Выбрать главу

Петя неожиданно замолчал, посмотрел на черный диск часов с золотыми цифрами, потом, будто сверяя точность своего электронного хронометра, прищурясь, бросил взгляд на солнце и, кивнув, скрылся под водой. Он так долго не выныривал, что я уже с тревогой посматривал вокруг, думая, не произошел ли несчастный случай, как в ста метрах показалась голубая шапочка и по обе стороны от нее — два дельфина.

— Утонуть здесь трудно, пожалуй, даже невозможно, — грустно сказал Костя, он незаметно подплыл и уселся на край «балкона», — спасательная служба работает безукоризненно. Как только я нырял, за мной неизменно увязывались три или четыре дежурных. И, кажется, были разочарованы, когда я без их помощи выбирался на поверхность. Я несколько раз пытался их поблагодарить, завязать разговор или просто наладить контакты, и представь, они вели себя так же странно, как и тот, которого я похлопал по плечу. — Костя умолк. Лицо его стало сосредоточенно-торжественным. Он поднял палец перед носом. — Слышишь? Идут!

Над водой пронеслись мощные вздохи, плеск и шелест водяных струй: в лагуну входило стадо синих китов — тридцать взрослых и десятка полтора детенышей. В лагуне они двигались осторожно, словно боясь причинить вред нашему острову. Мелодично прозвучали «склянки», настоящие удары в медный колокол, записанные на магнитную нить.

— Семь часов! — трагически прошептал Костя. — Бежим! Мы опоздали к завтраку! Меня предупреждали, что здесь морской регламент.

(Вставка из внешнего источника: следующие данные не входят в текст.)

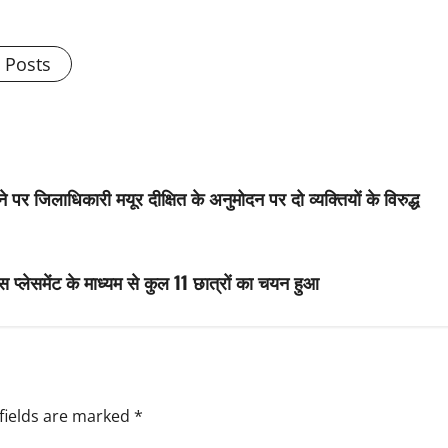
l Posts
 जिलाधिकारी मयूर दीक्षित के अनुमोदन पर दो व्यक्तियों के विरुद्ध
स प्लेसमेंट के माध्यम से कुल 11 छात्रों का चयन हुआ
fields are marked
*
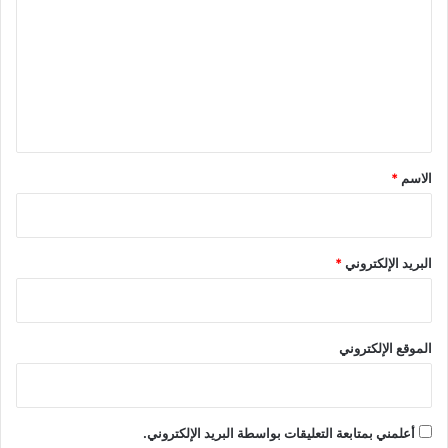
ت
ع
ل
ي
ق
*
الاسم
*
البريد الإلكتروني
*
الموقع الإلكتروني
أعلمني بمتابعة التعليقات بواسطة البريد الإلكتروني.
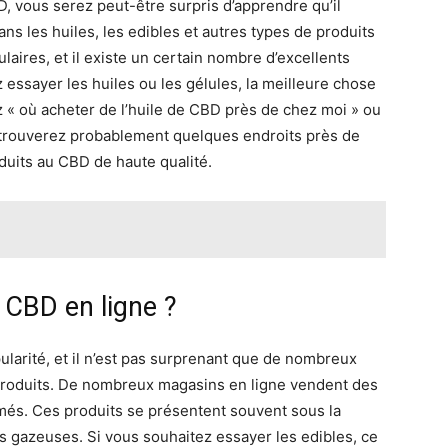
 vous serez peut-être surpris d’apprendre qu’il
s les huiles, les edibles et autres types de produits
aires, et il existe un certain nombre d’excellents
 essayer les huiles ou les gélules, la meilleure chose
 « où acheter de l’huile de CBD près de chez moi » ou
 trouverez probablement quelques endroits près de
uits au CBD de haute qualité.
 CBD en ligne ?
larité, et il n’est pas surprenant que de nombreux
roduits. De nombreux magasins en ligne vendent des
més. Ces produits se présentent souvent sous la
 gazeuses. Si vous souhaitez essayer les edibles, ce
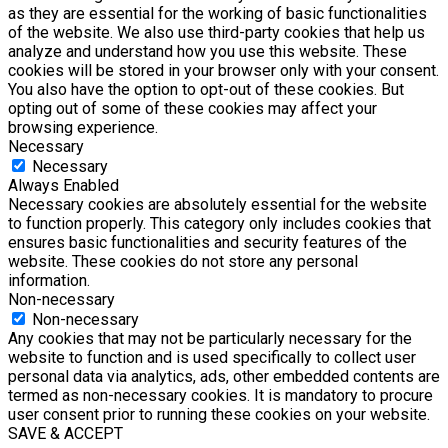
as they are essential for the working of basic functionalities
of the website. We also use third-party cookies that help us
analyze and understand how you use this website. These
cookies will be stored in your browser only with your consent.
You also have the option to opt-out of these cookies. But
opting out of some of these cookies may affect your
browsing experience.
Necessary
Necessary
Always Enabled
Necessary cookies are absolutely essential for the website
to function properly. This category only includes cookies that
ensures basic functionalities and security features of the
website. These cookies do not store any personal
information.
Non-necessary
Non-necessary
Any cookies that may not be particularly necessary for the
website to function and is used specifically to collect user
personal data via analytics, ads, other embedded contents are
termed as non-necessary cookies. It is mandatory to procure
user consent prior to running these cookies on your website.
SAVE & ACCEPT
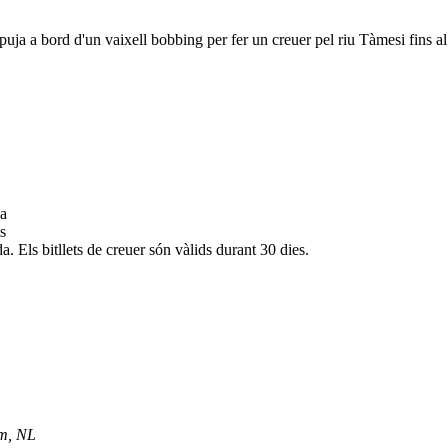
puja a bord d'un vaixell bobbing per fer un creuer pel riu Tàmesi fins a
da
s
. Els bitllets de creuer són vàlids durant 30 dies.
am, NL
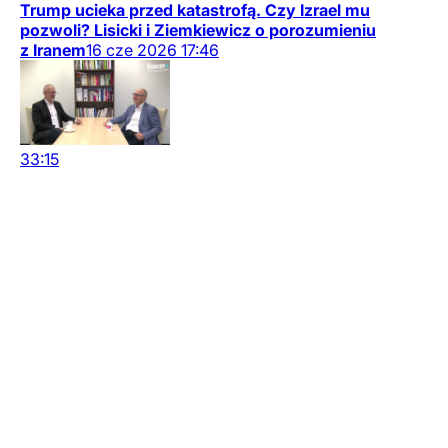
Trump ucieka przed katastrofą. Czy Izrael mu
pozwoli? Lisicki i Ziemkiewicz o porozumieniu
z Iranem
16
cze
2026
17:46
33:15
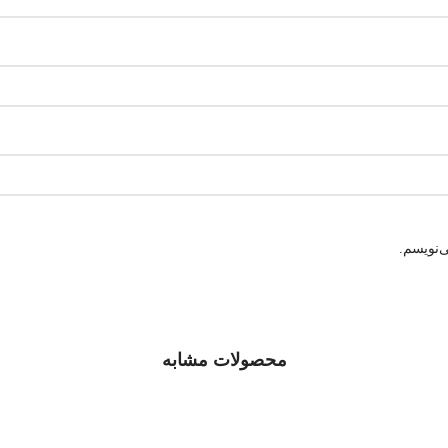
‌نویسم.
محصولات مشابه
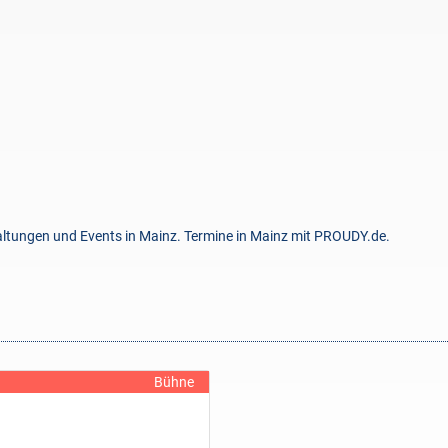
taltungen und Events in Mainz. Termine in Mainz mit PROUDY.de.
Bühne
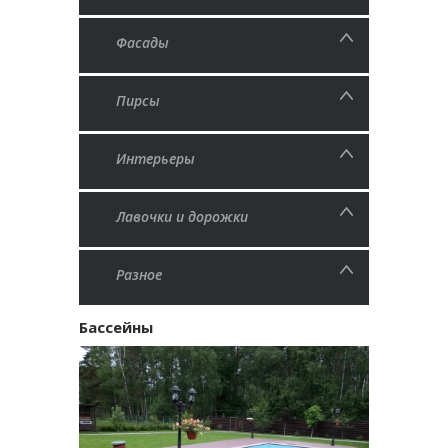
Фасады
Пирсы
Интерьеры
Лавочки и дорожки
Разное
Бассейны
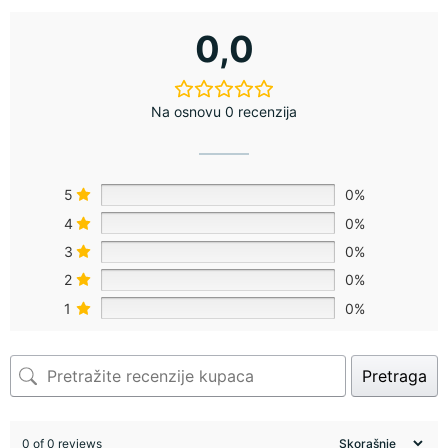
0,0
Na osnovu 0 recenzija
5
0%
4
0%
3
0%
2
0%
1
0%
Pretraga
0 of 0 reviews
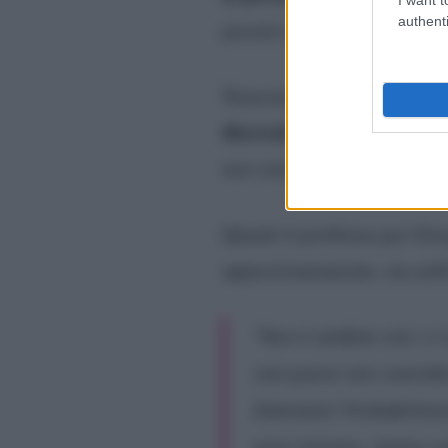
authenti
passato né ora.
Nonostante questo, per tute
discrezione
nelle loro vite
non sono più una coppia. E 
Quindi il problema per Gior
appassionatamente, ma nell
“Non è andata così, e 
non posso non consider
Damiano? Probabilmente 
anni insieme. Siamo um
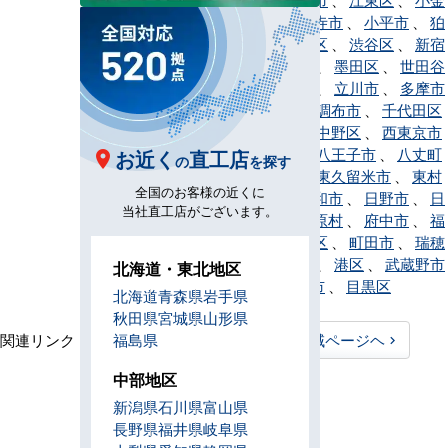
井市
、
国分寺市
、
小平市
、
狛
江市
、
品川区
、
渋谷区
、
新宿
区
、
杉並区
、
墨田区
、
世田谷
区
、
台東区
、
立川市
、
多摩市
、
中央区
、
調布市
、
千代田区
、
豊島区
、
中野区
、
西東京市
、
練馬区
、
八王子市
、
八丈町
お近く
直工店
の
を探す
、
羽村市
、
東久留米市
、
東村
全国のお客様の近くに
山市
、
東大和市
、
日野市
、
日
当社直工店がございます。
の出町
、
檜原村
、
府中市
、
福
生市
、
文京区
、
町田市
、
瑞穂
町
、
三鷹市
、
港区
、
武蔵野市
北海道・東北地区
、
武蔵村山市
、
目黒区
北海道
青森県
岩手県
秋田県
宮城県
山形県
関連リンク：
福島県
TOPページヘ
東京都全域ページヘ
中部地区
東京都直工店所在地
新潟県
石川県
富山県
長野県
福井県
岐阜県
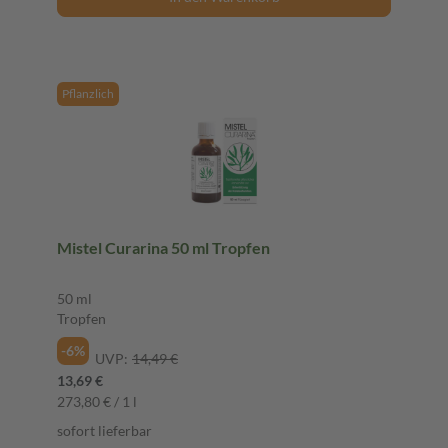
Pflanzlich
Mistel Curarina 50 ml Tropfen
50 ml
Tropfen
-6%
UVP:
14,49 €
13,69 €
273,80 € / 1 l
sofort lieferbar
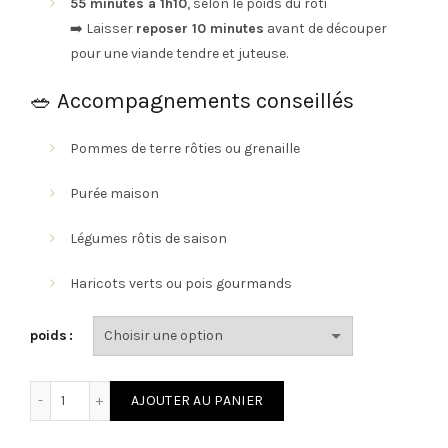
55 minutes à 1h10
, selon le poids du rôti
➡️ Laisser
reposer 10 minutes
avant de découper
pour une viande tendre et juteuse.
🥗 Accompagnements conseillés
Pommes de terre rôties ou grenaille
Purée maison
Légumes rôtis de saison
Haricots verts ou pois gourmands
poids
quantité de Rôti d'agneau label rouge
AJOUTER AU PANIER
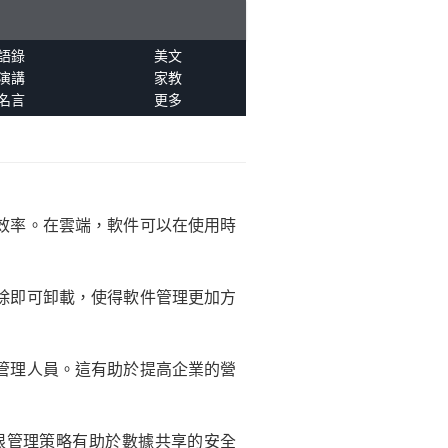
語錄
美文
演講
家教
名言
更多
效率。在雲端，軟件可以在使用時
除即可卸載，使得軟件管理更加方
管理人員。這有助於提高企業的營
限管理策略有助於數據共享的安全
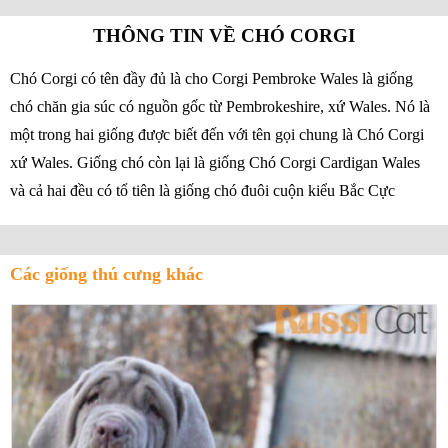
THÔNG TIN VỀ CHÓ CORGI
Chó Corgi có tên đầy đủ là cho Corgi Pembroke Wales là giống
chó chăn gia súc có nguồn gốc từ Pembrokeshire, xứ Wales. Nó là
một trong hai giống được biết đến với tên gọi chung là Chó Corgi
xứ Wales. Giống chó còn lại là giống Chó Corgi Cardigan Wales
và cả hai đều có tổ tiên là giống chó đuôi cuộn kiểu Bắc Cực
Các giống thú cưng khác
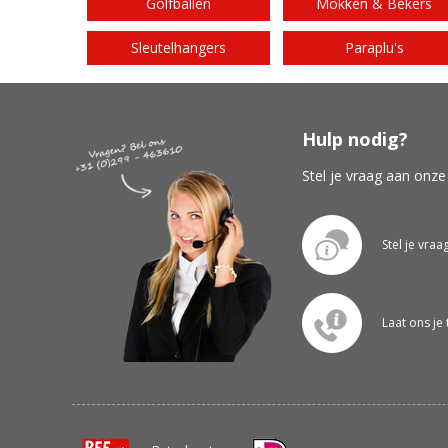
Golfballen
Mokken & Bekers
Sleutelhangers
Paraplu's
Hulp nodig?
Stel je vraag aan onze
Stel je vraa
Laat ons je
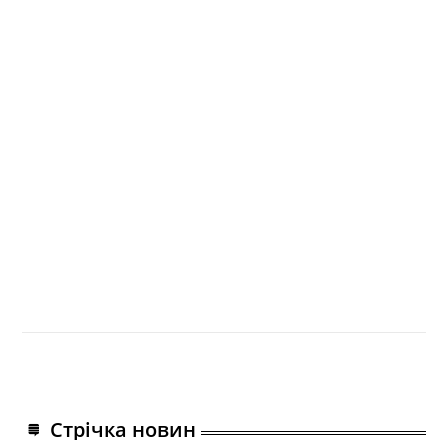
Стрічка новин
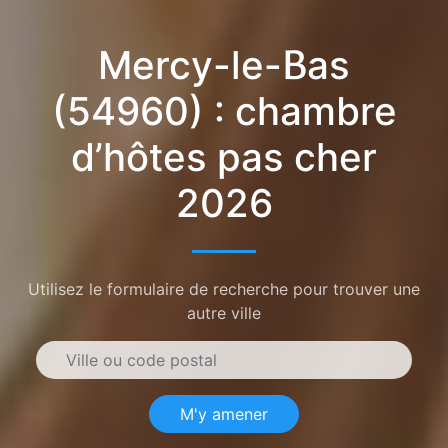
Mercy-le-Bas
(54960) : chambre
d’hôtes pas cher
2026
Utilisez le formulaire de recherche pour trouver une
autre ville
M'y amener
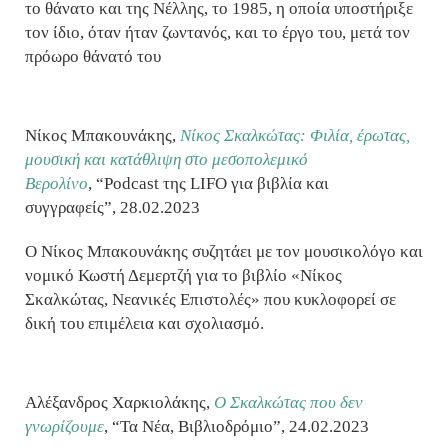
το θάνατο και της Νέλλης, το 1985, η οποία υποστήριξε
τον ίδιο, όταν ήταν ζωντανός, και το έργο του, μετά τον
πρόωρο θάνατό του
Νίκος Μπακουνάκης,
Νίκος Σκαλκώτας: Φιλία, έρωτας,
μουσική και κατάθλιψη στο μεσοπολεμικό
Βερολίνο
, “Podcast της LIFO για βιβλία και
συγγραφείς”, 28.02.2023
Ο Νίκος Μπακουνάκης συζητάει με τον μουσικολόγο και
νομικό Κωστή Δεμερτζή για το βιβλίο «Νίκος
Σκαλκώτας, Νεανικές Επιστολές» που κυκλοφορεί σε
δική του επιμέλεια και σχολιασμό.
Αλέξανδρος Χαρκιολάκης,
Ο Σκαλκώτας που δεν
γνωρίζουμε
, “Τα Νέα, Βιβλιοδρόμιο”, 24.02.2023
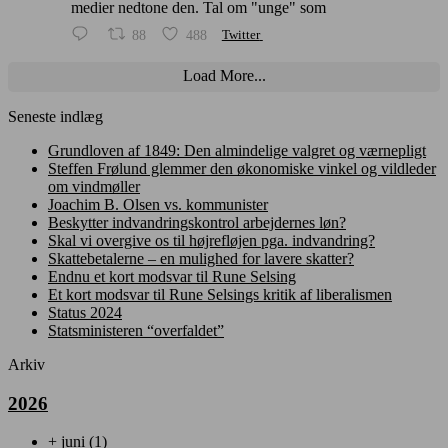
medier nedtone den. Tal om "unge" som
88
488
Twitter
Load More...
Seneste indlæg
Grundloven af 1849: Den almindelige valgret og værnepligt
Steffen Frølund glemmer den økonomiske vinkel og vildleder
om vindmøller
Joachim B. Olsen vs. kommunister
Beskytter indvandringskontrol arbejdernes løn?
Skal vi overgive os til højrefløjen pga. indvandring?
Skattebetalerne – en mulighed for lavere skatter?
Endnu et kort modsvar til Rune Selsing
Et kort modsvar til Rune Selsings kritik af liberalismen
Status 2024
Statsministeren “overfaldet”
Arkiv
2026
+
juni
(1)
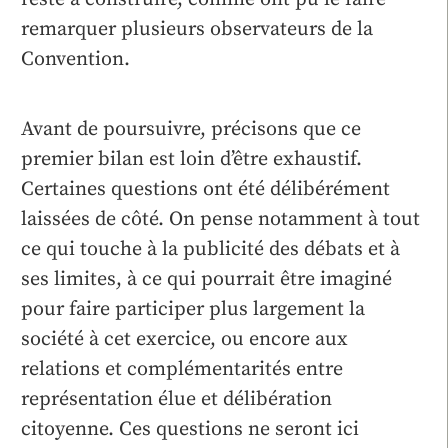
remarquer plusieurs observateurs de la
Convention.
Avant de poursuivre, précisons que ce
premier bilan est loin d’être exhaustif.
Certaines questions ont été délibérément
laissées de côté. On pense notamment à tout
ce qui touche à la publicité des débats et à
ses limites, à ce qui pourrait être imaginé
pour faire participer plus largement la
société à cet exercice, ou encore aux
relations et complémentarités entre
représentation élue et délibération
citoyenne. Ces questions ne seront ici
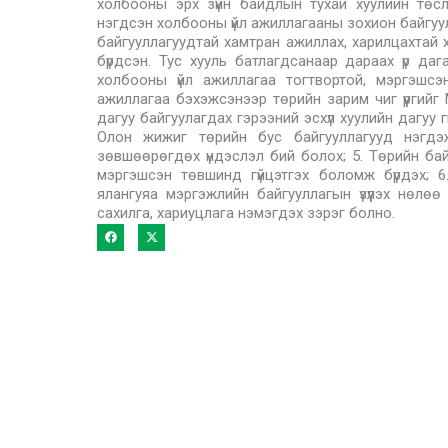
холбооны эрх зүйн байдлын тухай хуулийн төс
нэгдсэн холбооны үйл ажиллагааны зохион байгуула
байгууллагуудтай хамтран ажиллах, харилцахтай хо
бүрдсэн. Тус хууль батлагдсанаар дараах үр даг
холбооны үйл ажиллагаа тогтвортой, мэргэшсэ
ажиллагаа бэхэжсэнээр төрийн зарим чиг үүргийг
дагуу байгуулагдах гэрээний эсхүл хуулийн дагуу гү
Олон жижиг төрийн бус байгууллагууд нэгдэж
зөвшөөрөгдөх үндэслэл бий болох; 5. Төрийн байгуу
мэргэшсэн төвшинд гүйцэтгэх боломж бүрдэх; 
ялангуяа мэргэжлийн байгууллагын үзүүлэх нөлө
сахилга, хариуцлага нэмэгдэх зэрэг болно.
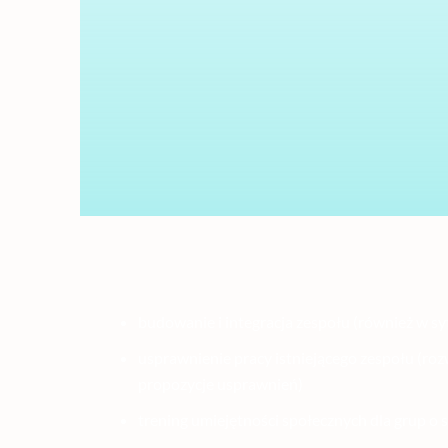
Przykładowe cele reali
budowanie i integracja zespołu (również w syt
usprawnienie pracy istniejącego zespołu (roz
propozycje usprawnień)
trening umiejętności społecznych dla grup o 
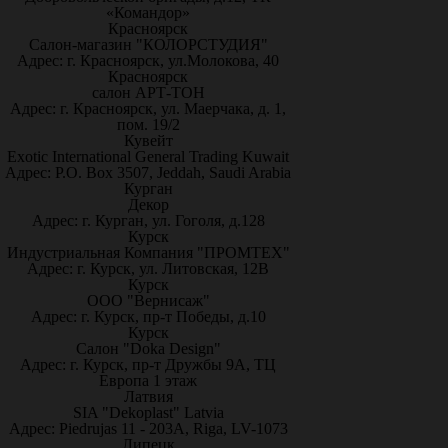
«Командор»
Красноярск
Салон-магазин "КОЛОРСТУДИЯ"
Адрес: г. Красноярск, ул.Молокова, 40
Красноярск
салон АРТ-ТОН
Адрес: г. Красноярск, ул. Маерчака, д. 1,
пом. 19/2
Кувейт
Exotic International General Trading Kuwait
Адрес: P.O. Box 3507, Jeddah, Saudi Arabia
Курган
Декор
Адрес: г. Курган, ул. Гоголя, д.128
Курск
Индустриальная Компания "ПРОМТЕХ"
Адрес: г. Курск, ул. Литовская, 12В
Курск
ООО "Вернисаж"
Адрес: г. Курск, пр-т Победы, д.10
Курск
Салон "Doka Design"
Адрес: г. Курск, пр-т Дружбы 9А, ТЦ
Европа 1 этаж
Латвия
SIA "Dekoplast" Latvia
Адрес: Piedrujas 11 - 203A, Riga, LV-1073
Липецк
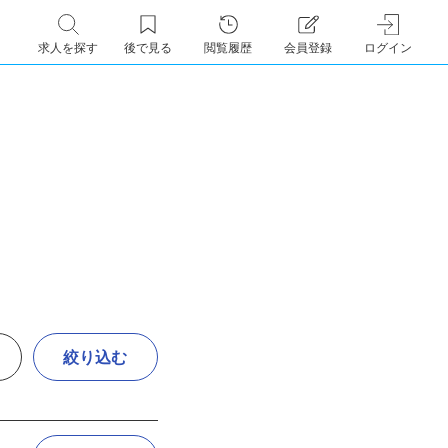
求人を探す
後で見る
閲覧履歴
会員登録
ログイン
絞り込む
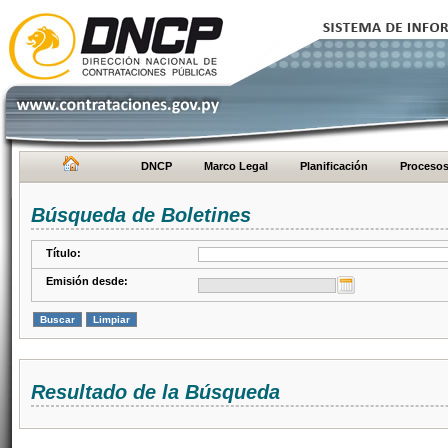
DNCP
Marco Legal
Planificación
Proceso
Búsqueda de Boletines
Título:
Emisión desde:
Resultado de la Búsqueda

В семь уже прекращается деятельность столовой.

— Что значит морской регламент? — спросил я уже на бегу.

— Сейчас узнаешь…

«Что он подразумевает под морским регламентом?» — думал я, едва поспевая за Костей. Столовая здесь получше, чем в университете: можно заказывать что угодно. Вчера вечером Костя, молниеносно проглотив довольно вкусный стандартный ужин, подозвал робота и что-то прошептал ему в ушной микрофон. Робот принес ему древнейший перфоратор и книгу с целлулоидовыми страницами. Костя, придав своему лицу значительное выражение, стал быстро листать поваренную книгу и стучать по клавишам перфоратора. Я заметил, что почти все островитяне, поев, не уходили; некоторые тянули не спеша соки из высоких стаканов, другие, не скрывая любопытства, ждали результатов Костиной импровизации. Наконец появился тот же робот, держа четырьмя руками блюдо неимоверных размеров.

На блюде покоился неплохо выполненный муляж бронтозаврика килограммов на пятьдесят. Робот объявил в наступившей тишине:

— Персональное блюдо! Марсианский заяц!

Мне показалось, круглая физиономия четверорукого робота расплылась в ехидной улыбке. Сделав небольшую паузу, робот дополнил свое сообщение:

— Выполнен за семь минут тридцать четыре секунды по марсианскому времени.

Никогда еще в столовой, наверное, так не веселились, насколько я заметил, здесь постоянно царила сдержанная атмосфера, характерная для мест такого рода.

Нас окружили и с хохотом потянулись к «марсианскому зайцу». Надо сказать, что мало кому удалось проглотить хотя бы кусочек этого «марсианского зверя». Серо-зеленая масса «зайца» была насыщена поваренной солью и сдобрена всеми естественными и синтетическими специями и пряностями, какие попались Косте в кулинарном справочнике.

Костя хохотал громче всех, необыкновенно довольный произведенным эффектом. Правда, его веселье немного поуменьшилось, когда на телеэкране появился Нильсен и сказал с плохо сдерживаемой улыбкой:

— Прошу автора «марсианского зайца» зайти на Центральный пост… конечно, когда он поужинает…

Об этом посещении Костя особенно не распространялся, сказав только, что на острове совершенно «странные порядки». И спросил меня, откуда мог узнать Нильсен о его склонности проводить эксперименты в любых областях науки и прикладного искусства.

— А «марсианский заяц»? — напомнил я.

— Но это же частный случай! Разве можно делать такие поспешные выводы только по одному примеру и не такому уж неудачному?..

Наверное, Нильсен, воспользовавшись случаем, напомнил ему и о «морском регламенте».